Ao mesmo tempo em que o Estado brasileiro não quer permitir que os pais optem para que seus filhos tenham um ensinamento, na escola, de orientadores de sua confissão religiosa, quer impor aos filhos uma educação sexual segundo seus pontos-de-vista. Não seria a educação sexual uma matéria também da esfera privada?

Por que podem ser instaladas máquinas de “camisinha” nas escolas e não se podem ensinar os valores religiosos por orientadores devidamente credenciados, de forma opcional, de pessoas de sua confissão religiosa?
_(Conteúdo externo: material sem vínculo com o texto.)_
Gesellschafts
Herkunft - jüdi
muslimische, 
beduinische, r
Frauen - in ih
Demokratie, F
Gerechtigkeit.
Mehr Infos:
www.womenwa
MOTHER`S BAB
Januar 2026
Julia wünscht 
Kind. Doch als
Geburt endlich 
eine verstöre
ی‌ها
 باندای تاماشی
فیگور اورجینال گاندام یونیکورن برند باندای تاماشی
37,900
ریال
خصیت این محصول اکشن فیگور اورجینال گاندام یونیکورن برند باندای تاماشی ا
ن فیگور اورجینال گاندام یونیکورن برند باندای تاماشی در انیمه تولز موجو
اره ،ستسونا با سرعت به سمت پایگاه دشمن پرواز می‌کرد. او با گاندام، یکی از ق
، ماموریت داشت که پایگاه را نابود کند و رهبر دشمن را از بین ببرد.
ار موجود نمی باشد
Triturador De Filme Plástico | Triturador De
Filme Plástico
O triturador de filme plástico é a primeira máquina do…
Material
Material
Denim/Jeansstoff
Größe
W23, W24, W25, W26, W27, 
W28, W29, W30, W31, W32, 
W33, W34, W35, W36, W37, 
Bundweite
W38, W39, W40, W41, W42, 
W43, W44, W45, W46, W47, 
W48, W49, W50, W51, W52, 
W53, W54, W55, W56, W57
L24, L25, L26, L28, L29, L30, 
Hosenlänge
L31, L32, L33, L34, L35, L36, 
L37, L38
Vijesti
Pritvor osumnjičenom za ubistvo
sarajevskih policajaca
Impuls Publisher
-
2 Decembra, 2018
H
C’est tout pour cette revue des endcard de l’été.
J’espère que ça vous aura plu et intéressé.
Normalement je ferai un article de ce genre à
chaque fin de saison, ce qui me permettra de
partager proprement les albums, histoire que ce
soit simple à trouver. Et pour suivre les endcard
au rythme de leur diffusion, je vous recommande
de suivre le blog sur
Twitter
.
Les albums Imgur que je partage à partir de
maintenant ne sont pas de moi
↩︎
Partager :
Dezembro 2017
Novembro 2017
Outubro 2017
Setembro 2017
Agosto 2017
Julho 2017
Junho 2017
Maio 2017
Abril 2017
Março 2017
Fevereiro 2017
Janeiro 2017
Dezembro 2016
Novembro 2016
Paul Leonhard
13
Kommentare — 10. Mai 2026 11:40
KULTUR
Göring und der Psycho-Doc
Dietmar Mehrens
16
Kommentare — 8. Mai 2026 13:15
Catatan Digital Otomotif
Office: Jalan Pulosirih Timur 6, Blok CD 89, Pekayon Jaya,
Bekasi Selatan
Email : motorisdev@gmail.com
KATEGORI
Notamos, aqui, que, por detrás deste “laicismo” está o que as Escrituras denominam de “mistério da injustiça” (II Ts.2:7) ou “espírito do anticristo” (I Jo.4:3), que resiste a tudo quanto diz respeito a Deus (II Ts.2:4): a atuação maligna para afastar o homem de Deus cada vez mais.

A este movimento anticristão, nós, como servos do Senhor, em que está o Espírito Santo (Jo.14:17), devemos resistir, assim como o Espírito de Deus o faz (II Ts.2:6,7), resistência esta que se dará mediante a sujeição a Deus (Tg.4:7) e ao legítimo exercício de nossos direitos civis e políticos, garantidos pela nossa Constituição da República, entre os quais o da liberdade religiosa e da garantia do ensino religioso em nossas escolas.

* Evangelista da Igreja Evangélica Assembleia de Deus – Ministério do Belém e colaborador do Portal Escola Dominical.